Using the records below, quote only the span that opens with the line containing "Teradata Vantageユーザーガイ" and closes with the line containing "VantageCloud", exactly and inclusively.

-------

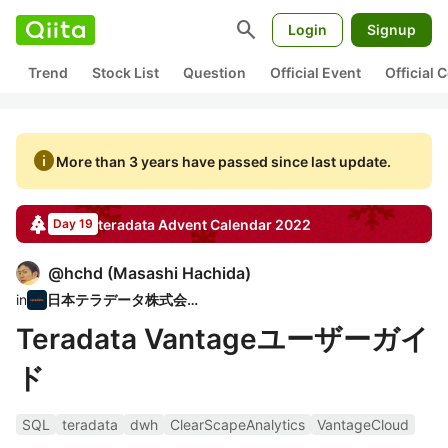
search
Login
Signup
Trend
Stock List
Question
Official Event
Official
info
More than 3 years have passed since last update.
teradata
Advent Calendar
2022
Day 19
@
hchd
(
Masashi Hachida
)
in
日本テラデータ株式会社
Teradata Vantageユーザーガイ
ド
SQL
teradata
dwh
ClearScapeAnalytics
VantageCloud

-------

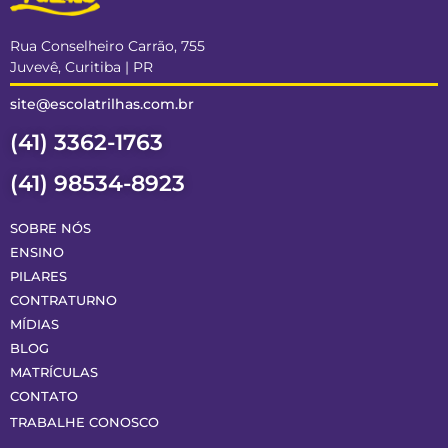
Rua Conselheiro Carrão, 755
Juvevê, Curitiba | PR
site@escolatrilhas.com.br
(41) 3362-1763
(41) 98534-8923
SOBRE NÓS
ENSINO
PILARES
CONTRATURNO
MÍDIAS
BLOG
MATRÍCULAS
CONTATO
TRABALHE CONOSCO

-------

◆ **FINISHED TASK**:
Teradata Vantageユーザーガイ
ド
SQL
teradata
dwh
ClearScapeAnalytics
VantageCloud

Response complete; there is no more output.